Diante de tudo isso, é esperado que o filme seja um terror, como foi vendido comercialmente nos trailers ou até nas entrevistas, mas não se engane: não é. Há raros jumpscares e assustadoramente mais cômico. A cena que repercutiu na internet da boneca dançando no corredor, é bem por aí o nível. Você acaba não sabendo se é riso de ser engraçado ou riso de tensão mesmo – e mesmo que tenha o tom cômico, isso não afeta em nada, melhora por se. Esse filme é mais suspense e é envolvente, tornando certas cenas que causam tensão – inclusive há uma cena que quebra essa tensão, porém é rapidamente recuperado. O que é um ponto positivo, por não tornar a trama desinteressante ou de tornar o mesmo filme que já vimos em outras produções. Outro ponto positivo é que visualmente a boneca não traz um ar assustador, porém é explicado indiretamente como “algo que aparenta ser inofensivo/adorável, mas não é”. O roteiro peca em pontos da trama onde você pressupõe que coisas irão acontecer ou que aquilo que você concluiu era o que tinha que ser passado para o espectador, com as reafirmações em falas desnecessárias, já que tínhamos entendido do porquê dos acontecimentos.
No geral, M3gan teria potencial pra ser uma próxima geração do Chucky, mas ela deixa a desejar… um pouco. É um filme que funciona muito bem no suspense, envolvente, bem atual e caricato pelo tom cômico nas cenas, mas que utiliza de uma trama “porto-seguro” já vista anteriormente. Não é dos melhores filmes de “terror”, mas nem de longe dos piores ou dos medianos.

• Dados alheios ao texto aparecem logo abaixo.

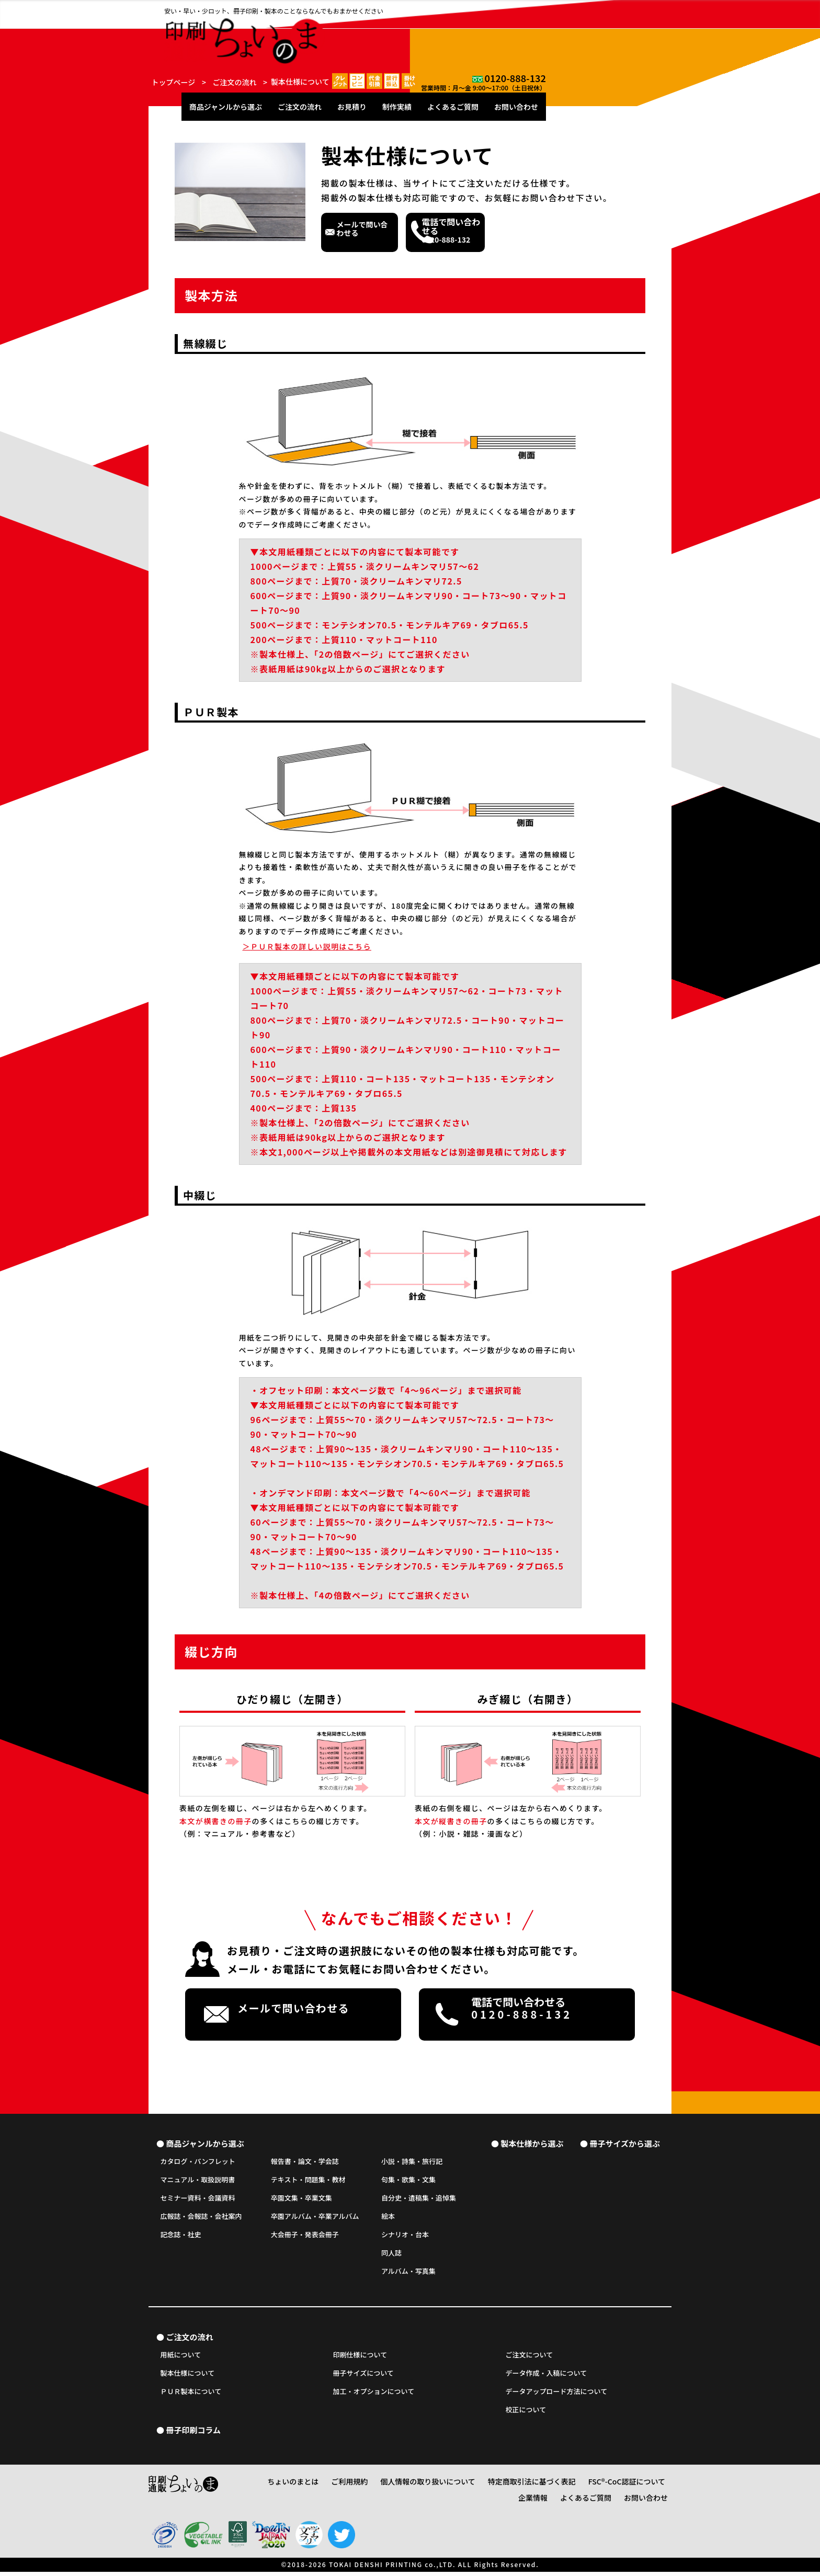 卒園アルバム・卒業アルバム (315, 2218)
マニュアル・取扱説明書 (198, 2181)
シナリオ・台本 (405, 2236)
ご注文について (529, 2359)
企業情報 (653, 2488)
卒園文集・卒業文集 (301, 2199)
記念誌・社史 (181, 2236)
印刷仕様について (360, 2359)
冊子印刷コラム (193, 2436)
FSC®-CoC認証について (596, 2488)
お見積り (477, 32)
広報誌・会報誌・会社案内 (201, 2218)
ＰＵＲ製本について (191, 2396)
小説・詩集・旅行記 (411, 2163)
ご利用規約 (356, 2488)
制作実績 (522, 32)
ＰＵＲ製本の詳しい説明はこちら (307, 946)
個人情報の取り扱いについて (424, 2488)
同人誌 (391, 2254)
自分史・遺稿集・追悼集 (418, 2199)
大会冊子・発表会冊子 (305, 2236)
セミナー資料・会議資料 (198, 2199)
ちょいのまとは (307, 2488)
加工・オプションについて (374, 2396)
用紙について (181, 2359)
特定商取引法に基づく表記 (514, 2488)
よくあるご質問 (578, 32)
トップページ (174, 82)
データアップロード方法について (557, 2396)
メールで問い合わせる (410, 231)
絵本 (388, 2218)
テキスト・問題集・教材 (308, 2181)
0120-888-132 (640, 8)
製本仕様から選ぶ (531, 2143)
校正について (526, 2414)
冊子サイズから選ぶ (624, 2143)
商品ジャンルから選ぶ (351, 32)
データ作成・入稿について (546, 2378)
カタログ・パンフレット (198, 2163)
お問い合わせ (642, 32)
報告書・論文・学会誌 (305, 2163)
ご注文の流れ (425, 32)
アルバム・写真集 (408, 2272)
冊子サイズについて (363, 2378)
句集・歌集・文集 (408, 2181)
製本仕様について (188, 2378)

No final, podemos concluir que a vilã não é a ciborgue propriamente (com exceção da proteção a todo custo que a faz cometer crimes, claro), mas sim nós. O pensamento de que a tecnologia pode ser 100% confiável ou que, mesmo estarmos distantes de parentes ou amigos, uma conversa no whatsapp possa ajudar nesse distanciamento. De fato não, pois afetos não são substituíveis e a fala dele pode ter consequências graves futuramente (uma possível reabilitação), principalmente se for desde criança ou até adolescentes (pais derem tablets a seus filhos com 4 anos de idade sem controle parental ou não ter tempo de uso quando são adolescentes – exemplo personagem Theo na novela A Travessia, onde ele chega a bater na mãe por não ter mais tempo no computador).